Título: Orçamento impositivo requer reforma política
Autor: Góes, Francisco
Fonte: Valor Econômico, 18/10/2006, Política, p. A7

A mudança no Orçamento da União, de autorizativo para impositivo, terá de ser acompanhada de uma reforma política que estabeleça como prioridade a fidelidade partidária. Sem ela, e caso o Orçamento passe a ser mandatário - o que significa desvincular a liberação das emendas dos parlamentares da negociação com o Executivo -, em um ou dois anos haveria risco à governabilidade, avalia o cientista político Márcio André de Carvalho, da Fundação de Getúlio Vargas (FGV).

O cenário resultaria em maior dificuldade do Executivo na aprovação de medidas provisórias e de projetos de interesse do governo. Reduziria-se, assim, o poder de barganha representado pelo uso estratégico das emendas de parlamentares como forma de manter e ampliar a base de sustentação do governo no Congresso. "O ideal seria um Orçamento impositivo somado à fidelidade partidária, o que tornaria o processo mais transparente e racional", diz Carvalho.

Ele fez parte da equipe de técnicos da FGV que preparou o documento "Temas para o Desenvolvimento com Eqüidade", a ser entregue hoje ao ministro Tarso Genro, da Secretaria de Relações Institucionais da Presidência. O documento foi elaborado a pedido de Genro para subsidiar as discussões no Conselho de Desenvolvimento Econômico e Social (CDES).

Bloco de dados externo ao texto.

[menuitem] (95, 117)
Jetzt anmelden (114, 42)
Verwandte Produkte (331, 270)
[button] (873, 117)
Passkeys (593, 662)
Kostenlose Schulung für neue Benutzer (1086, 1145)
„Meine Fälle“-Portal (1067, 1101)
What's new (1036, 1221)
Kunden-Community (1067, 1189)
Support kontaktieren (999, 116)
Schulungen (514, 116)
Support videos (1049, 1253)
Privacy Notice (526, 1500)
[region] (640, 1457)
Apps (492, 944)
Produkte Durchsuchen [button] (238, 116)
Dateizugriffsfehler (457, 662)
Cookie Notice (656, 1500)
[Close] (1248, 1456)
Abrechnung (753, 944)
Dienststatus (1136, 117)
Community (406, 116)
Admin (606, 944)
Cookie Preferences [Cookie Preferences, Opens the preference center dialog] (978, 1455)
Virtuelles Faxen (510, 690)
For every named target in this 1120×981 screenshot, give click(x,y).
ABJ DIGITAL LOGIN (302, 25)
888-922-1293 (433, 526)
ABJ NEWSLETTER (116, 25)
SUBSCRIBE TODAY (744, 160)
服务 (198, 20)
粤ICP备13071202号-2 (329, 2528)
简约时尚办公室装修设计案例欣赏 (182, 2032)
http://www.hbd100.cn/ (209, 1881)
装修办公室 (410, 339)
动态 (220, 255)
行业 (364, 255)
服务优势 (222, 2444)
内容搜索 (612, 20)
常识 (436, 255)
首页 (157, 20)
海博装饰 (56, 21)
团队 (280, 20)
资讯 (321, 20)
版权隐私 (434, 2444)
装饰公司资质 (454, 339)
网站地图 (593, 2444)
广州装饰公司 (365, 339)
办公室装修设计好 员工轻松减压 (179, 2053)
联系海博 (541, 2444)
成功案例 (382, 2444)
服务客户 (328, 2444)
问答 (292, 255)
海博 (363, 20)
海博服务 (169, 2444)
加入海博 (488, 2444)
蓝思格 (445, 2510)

O texto, de 111 páginas, analisa alguns dos principais problemas que precisam ser resolvidos para o Brasil voltar a se desenvolver, incluindo política econômica (crescimento, inflação e situação fiscal), políticas sociais (redes de proteção social e desigualdade, saúde e educação) e a eficácia do Estado.

Em um dos capítulos, o documento discute a interdependência entre a reforma política e a mudança no processo orçamentário. "A interrelação entre as duas reformas é fundamental", diz o presidente da FGV, Carlos Ivan Simonsen Leal.

No trabalho, os técnicos da FGV lembram que o Senado aprovou proposta de emenda constitucional para transformar o Orçamento em impositivo. Dessa forma, todas as emendas aprovadas no texto final do Orçamento devem ser executadas, independente da vontade do Executivo. A proposta, que ainda tem de ser votada na Câmara, altera a relação de forças.

A falta de uma maioria estável no Congresso faz com que o governo lance mão de duas estratégias principais para garantir apoio: nomeações para cargos e aprovação de emendas ao Orçamento. Levantamento da FGV com base na execução orçamentária de recursos de Investimentos do Orçamento Geral da União mostra que, entre 1999 e 2003, grande parte destas execuções foi paga em dezembro de cada ano.

Em 2003, 76% dos investimentos foram executados em dezembro. A situação pode levar à conclusão de que existe um descompasso entre o planejamento de arrecadação, a arrecadação efetiva e a disponibilidade de recursos para execução. Outra hipótese é de que as emendas dos parlamentares são executadas pelo Executivo no fim do ano, quando o governo tem uma análise do comportamento do congressista via Sistema de Acompanhamento Legislativo (Sial).

"Desta maneira, a execução (orçamentária) seria utilizada como um dos mais importantes mecanismos de que o Executivo dispõe para negociar com parlamentares", diz o relatório da FGV. Segundo os técnicos da entidade, as mudanças propostas pelo Congresso apontam para um aumento da influência do Legislativo no Orçamento.

O documento destaca, porém, que o Orçamento impositivo poderia levar a um aumento do déficit público, já que haveria um excesso de emendas parlamentares sem poder de veto pelo Executivo. Eles também argumentam que o governo poderia minimizar as perdas com a adoção do sistema impositivo: "A mudança pode ser compensada com o advento da fidelidade partidária, em que, ao invés de negociações pontuais com parlamentares, o eixo da negociação possa se transferir para uma negociação mais profunda com os partidos políticos".

Para os técnicos da FGV, o custo político e econômico da manutenção da maioria no Congresso é alto e vem aumentando, pois faz com que o governo dependa de partidos pequenos e de indivíduos para obter a sua governabilidade. Na visão da FGV, a fidelidade partidária reduziria o número de deputados que utilizam o partido de maneira particular, aumentando a coesão nos partidos que apóiam o governo. A FGV reconhece, no entanto, que a reforma política com base na fidelidade partidária e a mudança do Orçamento exigiriam uma costura política hábil.